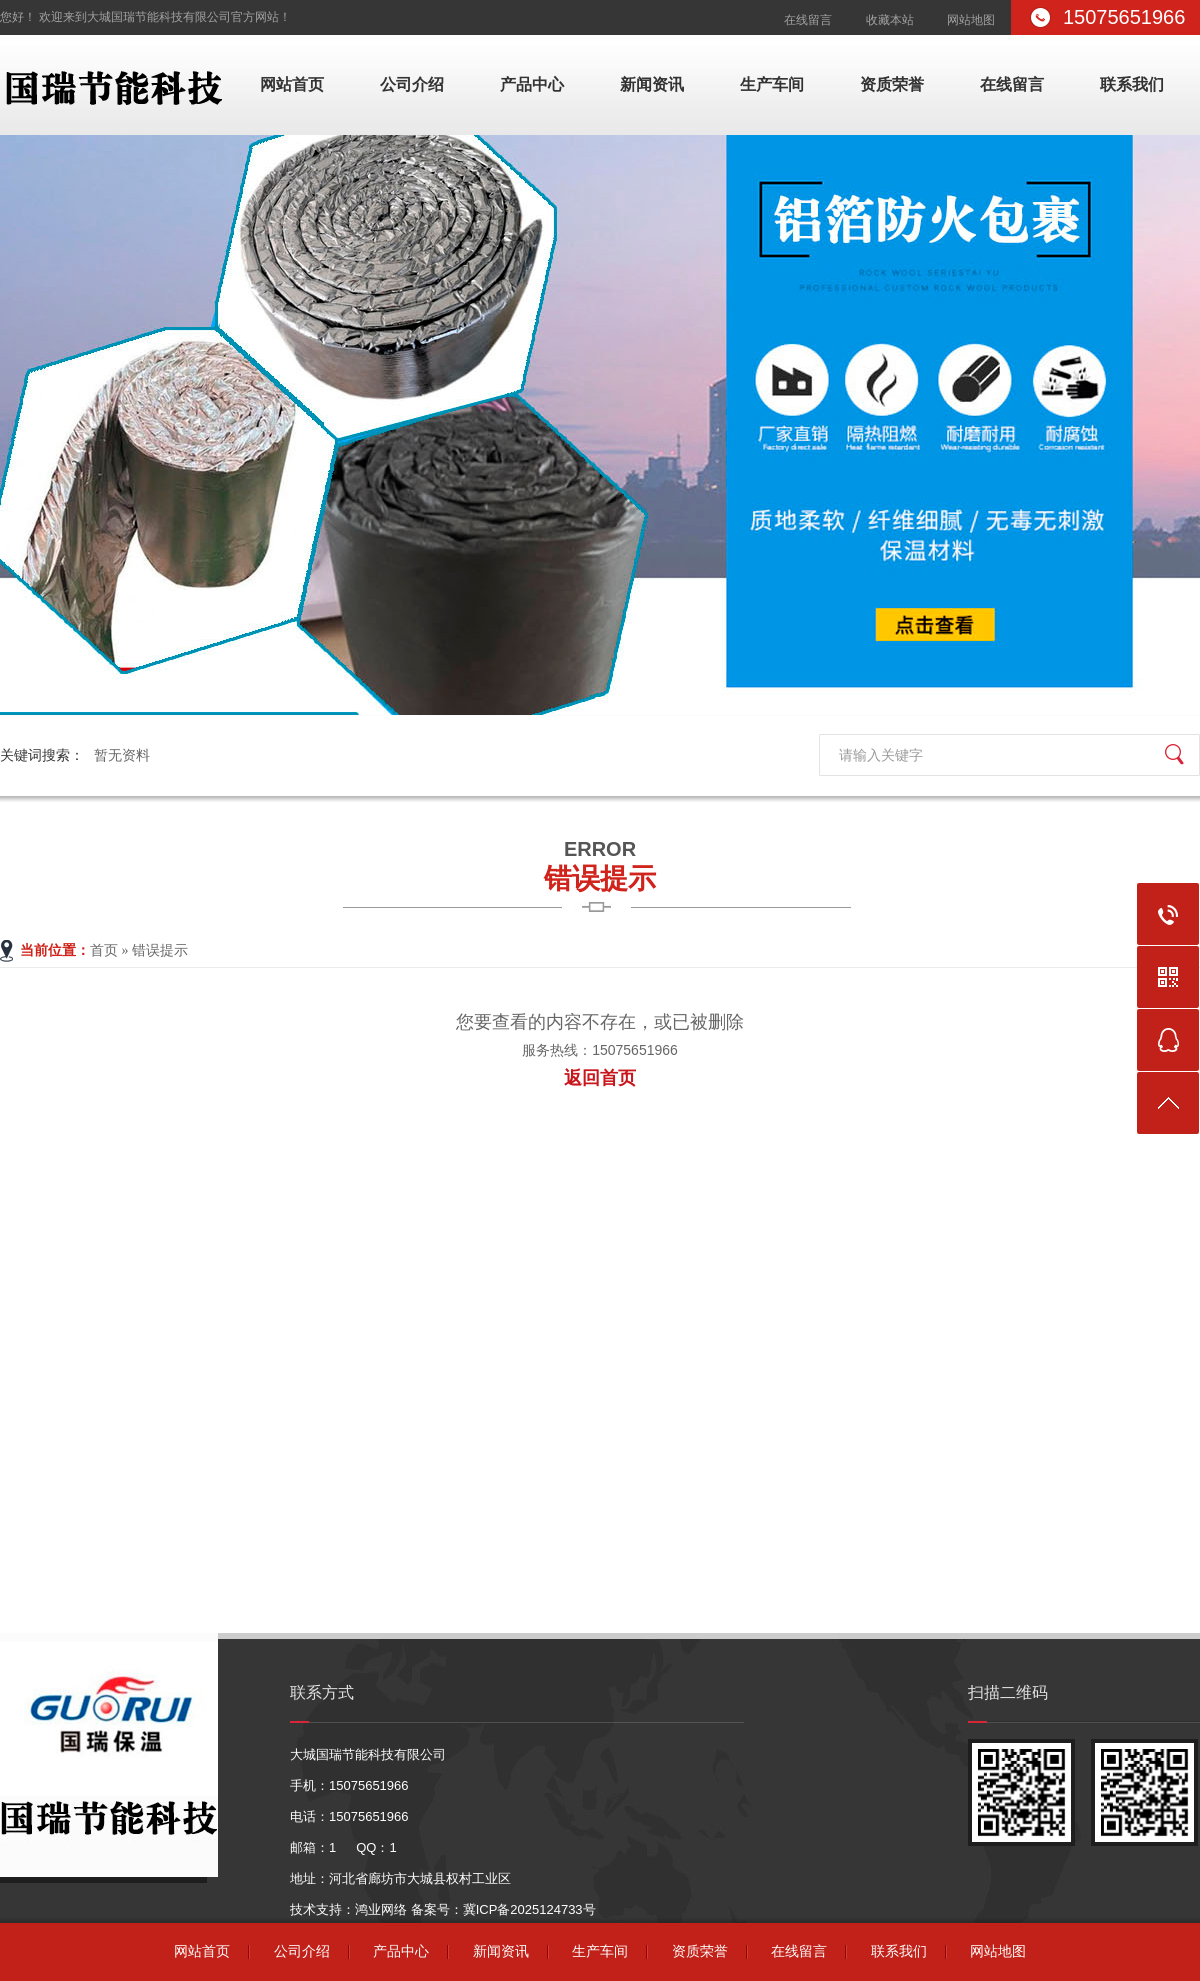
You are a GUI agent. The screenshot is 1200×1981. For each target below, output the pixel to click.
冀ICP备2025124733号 (529, 1909)
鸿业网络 (381, 1909)
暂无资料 (122, 755)
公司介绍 (412, 84)
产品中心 (532, 84)
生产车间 (772, 84)
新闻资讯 (652, 84)
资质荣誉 (892, 84)
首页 (104, 950)
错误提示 (600, 863)
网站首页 (292, 84)
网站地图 (971, 20)
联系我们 (1132, 84)
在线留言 (808, 20)
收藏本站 (890, 20)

What you will do: Word for word, give the listing above again, but drop any pictures.

Answer section:
You are a GUI agent. The screenshot is 1200×1981. For each target below, output the pixel to click.
冀ICP备2025124733号 (529, 1909)
鸿业网络 (381, 1909)
暂无资料 (122, 755)
公司介绍 (412, 84)
产品中心 (532, 84)
生产车间 (772, 84)
新闻资讯 (652, 84)
资质荣誉 (892, 84)
首页 (104, 950)
错误提示 (600, 863)
网站首页 (292, 84)
网站地图 (971, 20)
联系我们 (1132, 84)
在线留言 (808, 20)
收藏本站 (890, 20)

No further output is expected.